WhiteScope security researchers have discovered over 8.600 security blanks in third-party pacemaker systems and routines used in their various subsystems.
These security gaps are of various kinds ranging from simple code errors to misconceived design choices that endanger the lives of patients.
The researchers discovered these flaws in seven different products from four different manufacturers. All research is presented in detail in one report released by the team this week.
The emphasis on their research was on implantable devices such as pacemakers, implantable cardiac-defibrillators (ICDs), pulse generators, and heart rate monitors (CRMs). We will collectively refer to this article as "pacemaker systems" and we should know that all these systems are remotely controlled by special devices (pacemaker programmer) and under the instructions of the physician monitoring the patient.
What researchers have found is that most of these pacemaker systems are working on a similar architecture that includes a real implanted medical device, a home monitoring device, a cloud-based infrastructure from which data is transmitted to a doctor and a pacemaker programmer, and the physician uses these data for implant settings.
Carrying out security checks on all of this infrastructure has led to the discovery of more than 8.600 vulnerabilities, most of which are linked to an outdated library used for the software of the pacemaker developers.

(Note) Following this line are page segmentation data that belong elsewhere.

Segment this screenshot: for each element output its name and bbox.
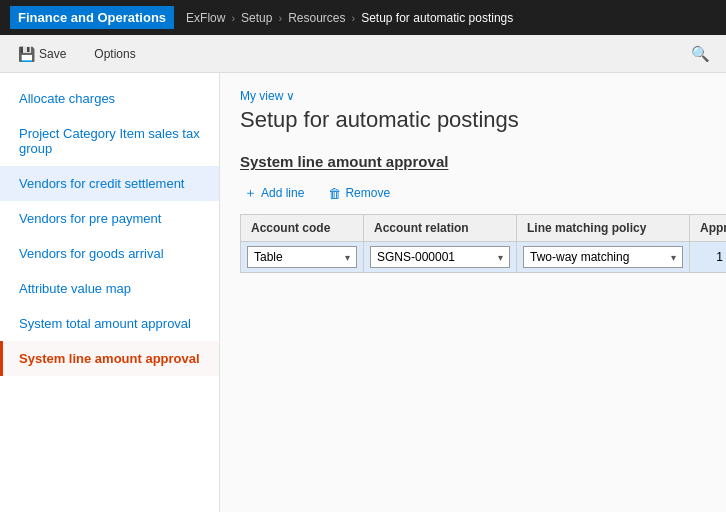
account-code-value: Table [254, 250, 283, 264]
cell-account-relation[interactable]: SGNS-000001 ▾ [364, 242, 517, 273]
breadcrumb-item-3[interactable]: Resources [288, 11, 345, 25]
cell-account-code[interactable]: Table ▾ [241, 242, 364, 273]
line-matching-value: Two-way matching [530, 250, 629, 264]
account-code-select[interactable]: Table ▾ [247, 246, 357, 268]
add-line-button[interactable]: ＋ Add line [240, 182, 308, 204]
breadcrumb-item-2[interactable]: Setup [241, 11, 272, 25]
remove-icon: 🗑 [328, 186, 341, 201]
line-matching-chevron: ▾ [671, 252, 676, 263]
approval-amount-value: 1 500,00 [716, 250, 726, 264]
sidebar-item-vendors-credit[interactable]: Vendors for credit settlement [0, 166, 219, 201]
save-icon: 💾 [18, 46, 35, 62]
sidebar-item-attribute-value[interactable]: Attribute value map [0, 271, 219, 306]
my-view[interactable]: My view ∨ [240, 89, 706, 103]
table-row: Table ▾ SGNS-000001 ▾ Two-way matching [241, 242, 727, 273]
account-relation-chevron: ▾ [498, 252, 503, 263]
options-button[interactable]: Options [88, 43, 141, 65]
add-line-label: Add line [261, 186, 304, 200]
content-area: My view ∨ Setup for automatic postings S… [220, 73, 726, 512]
sidebar: Allocate charges Project Category Item s… [0, 73, 220, 512]
col-approval-amount: Approval amou... [690, 215, 727, 242]
account-code-chevron: ▾ [345, 252, 350, 263]
save-button[interactable]: 💾 Save [12, 42, 72, 66]
search-icon: 🔍 [691, 45, 710, 62]
sidebar-item-project-category[interactable]: Project Category Item sales tax group [0, 116, 219, 166]
top-bar: Finance and Operations ExFlow › Setup › … [0, 0, 726, 35]
sidebar-item-vendors-goods[interactable]: Vendors for goods arrival [0, 236, 219, 271]
section-title: System line amount approval [240, 153, 706, 170]
action-bar: 💾 Save Options 🔍 [0, 35, 726, 73]
account-relation-select[interactable]: SGNS-000001 ▾ [370, 246, 510, 268]
my-view-label: My view [240, 89, 283, 103]
sidebar-item-system-total[interactable]: System total amount approval [0, 306, 219, 341]
breadcrumb-sep-1: › [231, 12, 235, 24]
sidebar-item-system-line[interactable]: System line amount approval [0, 341, 219, 376]
line-matching-select[interactable]: Two-way matching ▾ [523, 246, 683, 268]
options-label: Options [94, 47, 135, 61]
sidebar-item-vendors-prepayment[interactable]: Vendors for pre payment [0, 201, 219, 236]
col-account-relation: Account relation [364, 215, 517, 242]
section-toolbar: ＋ Add line 🗑 Remove [240, 182, 706, 204]
breadcrumb-item-1[interactable]: ExFlow [186, 11, 225, 25]
save-label: Save [39, 47, 66, 61]
cell-approval-amount: 1 500,00 [690, 242, 727, 273]
data-table: Account code Account relation Line match… [240, 214, 726, 273]
col-line-matching: Line matching policy [517, 215, 690, 242]
cell-line-matching[interactable]: Two-way matching ▾ [517, 242, 690, 273]
breadcrumb-sep-3: › [352, 12, 356, 24]
breadcrumb-sep-2: › [278, 12, 282, 24]
remove-button[interactable]: 🗑 Remove [324, 184, 394, 203]
page-title: Setup for automatic postings [240, 107, 706, 133]
breadcrumb-item-4: Setup for automatic postings [361, 11, 513, 25]
breadcrumb: ExFlow › Setup › Resources › Setup for a… [186, 11, 513, 25]
account-relation-value: SGNS-000001 [377, 250, 455, 264]
main-content: Allocate charges Project Category Item s… [0, 73, 726, 512]
add-icon: ＋ [244, 184, 257, 202]
search-button[interactable]: 🔍 [687, 41, 714, 67]
sidebar-item-allocate-charges[interactable]: Allocate charges [0, 81, 219, 116]
col-account-code: Account code [241, 215, 364, 242]
chevron-down-icon: ∨ [286, 89, 295, 103]
remove-label: Remove [345, 186, 390, 200]
app-brand: Finance and Operations [10, 6, 174, 29]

In addition, there are also basic design issues that pacemakers have to deal with.
For example, pacemaker developers and the implantable pacemaker, although belonging to the same manufacturing company, do not validate each other, allowing a malicious third programmer who may come close enough to the victim to change the implant settings.
Similarly, pacemaker developers do not need the doctor's authentication, which means if a third one steals one of these devices can use them to do bad.

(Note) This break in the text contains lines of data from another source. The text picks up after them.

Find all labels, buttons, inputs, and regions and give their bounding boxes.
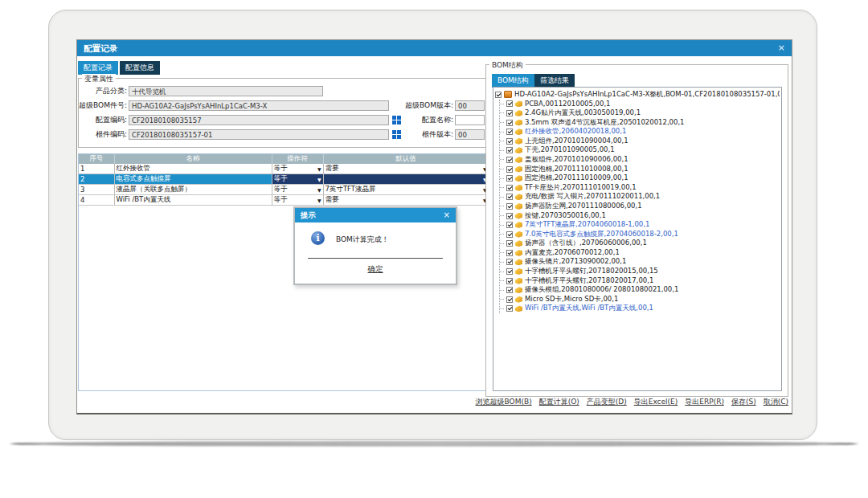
- tree-root-item[interactable]: HD-AG10A2-GaJsPsYsAHInLp1CaC-M3-X整机,BOM-…: [495, 90, 780, 100]
- tree-item[interactable]: 7英寸TFT液晶屏,20704060018-1,00,1: [500, 220, 780, 230]
- tree-item[interactable]: 按键,20703050016,00,1: [500, 211, 780, 221]
- tree-item[interactable]: 摄像头模组,20801080006/ 20801080021,00,1: [500, 285, 780, 295]
- checkbox-checked-icon[interactable]: [506, 296, 513, 303]
- lookup-grid-icon[interactable]: [392, 130, 401, 139]
- footer-link[interactable]: 导出Excel(E): [634, 397, 678, 407]
- tree-item[interactable]: 固定泡棉,2070111010009,00,1: [500, 173, 780, 183]
- footer-link[interactable]: 取消(C): [764, 397, 788, 407]
- dialog-close-icon[interactable]: ×: [444, 208, 450, 222]
- tree-item[interactable]: 红外接收管,20604020018,00,1: [500, 127, 780, 137]
- value-combobox[interactable]: 7英寸TFT液晶屏▼: [323, 185, 489, 195]
- checkbox-checked-icon[interactable]: [506, 138, 513, 145]
- checkbox-checked-icon[interactable]: [506, 240, 513, 247]
- checkbox-checked-icon[interactable]: [495, 92, 502, 98]
- table-row[interactable]: 4 WiFi /BT内置天线 等于▼ 需要▼: [79, 195, 489, 206]
- value-combobox[interactable]: 需要▼: [323, 195, 489, 206]
- checkbox-checked-icon[interactable]: [506, 147, 513, 153]
- footer-link[interactable]: 配置计算(O): [539, 397, 579, 407]
- tree-item[interactable]: 上壳组件,2070101090004,00,1: [500, 137, 780, 146]
- tree-item[interactable]: 2.4G贴片内置天线,003050019,00,1: [500, 108, 780, 118]
- lookup-grid-icon[interactable]: [392, 116, 401, 124]
- tree-item-label: TF卡座垫片,2070111010019,00,1: [525, 183, 637, 193]
- tree-item[interactable]: 十字槽机牙平头螺钉,20718020015,00,15: [500, 267, 780, 276]
- footer-link[interactable]: 导出ERP(R): [685, 397, 724, 407]
- tree-item[interactable]: 内置麦克,20706070012,00,1: [500, 248, 780, 258]
- tree-item[interactable]: 十字槽机牙平头螺钉,20718020017,00,1: [500, 276, 780, 286]
- operator-combobox[interactable]: 等于▼: [272, 174, 323, 185]
- checkbox-checked-icon[interactable]: [506, 250, 513, 256]
- table-row[interactable]: 2 电容式多点触摸屏 等于▼ ▼: [79, 174, 489, 185]
- tree-item[interactable]: 盖板组件,2070101090006,00,1: [500, 155, 780, 165]
- tree-item-label: Micro SD卡,Micro SD卡,00,1: [525, 295, 618, 304]
- tab-filter-result[interactable]: 筛选结果: [534, 74, 575, 88]
- checkbox-checked-icon[interactable]: [506, 120, 513, 126]
- tab-config-record[interactable]: 配置记录: [78, 61, 118, 75]
- config-name-field[interactable]: [455, 115, 485, 125]
- value-combobox[interactable]: ▼: [323, 174, 489, 185]
- checkbox-checked-icon[interactable]: [506, 194, 513, 200]
- checkbox-checked-icon[interactable]: [506, 100, 513, 107]
- tree-item[interactable]: PCBA,00112010005,00,1: [500, 100, 780, 109]
- tree-item-label: 3.5mm 双声道4节沉板耳机座,20501020012,00,1: [525, 118, 685, 128]
- column-header: 名称: [114, 154, 272, 164]
- part-icon: [515, 203, 522, 210]
- checkbox-checked-icon[interactable]: [506, 110, 513, 116]
- tree-item[interactable]: TF卡座垫片,2070111010019,00,1: [500, 183, 780, 193]
- tree-item[interactable]: 充电/数据 写入铜片,2070111020011,00,1: [500, 193, 780, 202]
- tree-item-label: 下壳,2070101090005,00,1: [525, 146, 615, 156]
- tab-bom-structure[interactable]: BOM结构: [492, 74, 534, 88]
- footer-link[interactable]: 产品变型(D): [587, 397, 627, 407]
- row-name-cell[interactable]: 红外接收管: [114, 164, 272, 174]
- checkbox-checked-icon[interactable]: [506, 278, 513, 284]
- checkbox-checked-icon[interactable]: [506, 129, 513, 135]
- tree-item[interactable]: 下壳,2070101090005,00,1: [500, 146, 780, 156]
- ok-button[interactable]: 确定: [295, 264, 456, 275]
- checkbox-checked-icon[interactable]: [506, 185, 513, 191]
- footer-link[interactable]: 浏览超级BOM(B): [476, 397, 532, 407]
- checkbox-checked-icon[interactable]: [506, 166, 513, 173]
- checkbox-checked-icon[interactable]: [506, 157, 513, 163]
- checkbox-checked-icon[interactable]: [506, 305, 513, 312]
- tree-item[interactable]: Micro SD卡,Micro SD卡,00,1: [500, 295, 780, 304]
- checkbox-checked-icon[interactable]: [506, 268, 513, 275]
- operator-combobox[interactable]: 等于▼: [272, 185, 323, 195]
- value-combobox[interactable]: 需要▼: [323, 164, 489, 174]
- row-name-cell[interactable]: 液晶屏（关联多点触屏）: [114, 185, 272, 195]
- tree-item[interactable]: 固定泡棉,2070111010008,00,1: [500, 165, 780, 174]
- operator-combobox[interactable]: 等于▼: [272, 195, 323, 206]
- super-bom-no-field: HD-AG10A2-GaJsPsYsAHInLp1CaC-M3-X: [129, 100, 389, 111]
- dropdown-arrow-icon[interactable]: ▼: [317, 186, 321, 194]
- table-row[interactable]: 3 液晶屏（关联多点触屏） 等于▼ 7英寸TFT液晶屏▼: [79, 185, 489, 195]
- tree-item[interactable]: 扬声器防尘网,2070111080006,00,1: [500, 202, 780, 211]
- part-icon: [515, 231, 522, 238]
- config-code-label: 配置编码:: [79, 115, 127, 125]
- part-icon: [515, 100, 522, 107]
- checkbox-checked-icon[interactable]: [506, 222, 513, 228]
- checkbox-checked-icon[interactable]: [506, 203, 513, 210]
- tree-item[interactable]: 摄像头镜片,20713090002,00,1: [500, 258, 780, 267]
- operator-combobox[interactable]: 等于▼: [272, 164, 323, 174]
- checkbox-checked-icon[interactable]: [506, 259, 513, 265]
- dropdown-arrow-icon[interactable]: ▼: [317, 165, 321, 173]
- checkbox-checked-icon[interactable]: [506, 231, 513, 238]
- options-table: 序号名称操作符默认值 1 红外接收管 等于▼ 需要▼: [79, 154, 489, 206]
- row-name-cell[interactable]: WiFi /BT内置天线: [114, 195, 272, 206]
- tree-item[interactable]: WiFi /BT内置天线,WiFi /BT内置天线,00,1: [500, 304, 780, 314]
- window-close-icon[interactable]: ×: [778, 40, 785, 56]
- assembly-icon: [504, 91, 512, 98]
- checkbox-checked-icon[interactable]: [506, 287, 513, 293]
- config-code-field: CF20180108035157: [129, 115, 389, 125]
- group-legend: BOM结构: [489, 60, 526, 71]
- tree-item[interactable]: 扬声器（含引线）,20706060006,00,1: [500, 239, 780, 249]
- tree-item[interactable]: 3.5mm 双声道4节沉板耳机座,20501020012,00,1: [500, 118, 780, 128]
- checkbox-checked-icon[interactable]: [506, 213, 513, 219]
- column-header: 默认值: [323, 154, 489, 164]
- tree-item[interactable]: 7.0英寸电容式多点触摸屏,20704060018-2,00,1: [500, 230, 780, 239]
- tab-config-info[interactable]: 配置信息: [120, 61, 160, 75]
- footer-link[interactable]: 保存(S): [731, 397, 756, 407]
- dropdown-arrow-icon[interactable]: ▼: [317, 196, 321, 205]
- row-name-cell[interactable]: 电容式多点触摸屏: [114, 174, 272, 185]
- table-row[interactable]: 1 红外接收管 等于▼ 需要▼: [79, 164, 489, 174]
- dropdown-arrow-icon[interactable]: ▼: [317, 175, 321, 184]
- checkbox-checked-icon[interactable]: [506, 175, 513, 182]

Last but not least, the data of the pacemaker systems are stored in unencrypted file systems on removable media, meaning that anyone can get one of these systems and read secret medical information.
Naturally the team did not mention the names of the manufacturers. Nevertheless, the researchers said they had contacted ICS-CERT and transmitted their findings so that organizations could address security gaps, at least privately.
The fact that pacemakers and other implantable medical devices have blatant safety holes is already known. From 2013 there have been many warnings from both ICS-CERT as well as by FDA. The FDA also issued a guide on how to ensure medical devices.
Nevertheless, security researchers have still found vulnerabilities in these devices in the years that followed, including in addition to pacemakers and insulin pumps.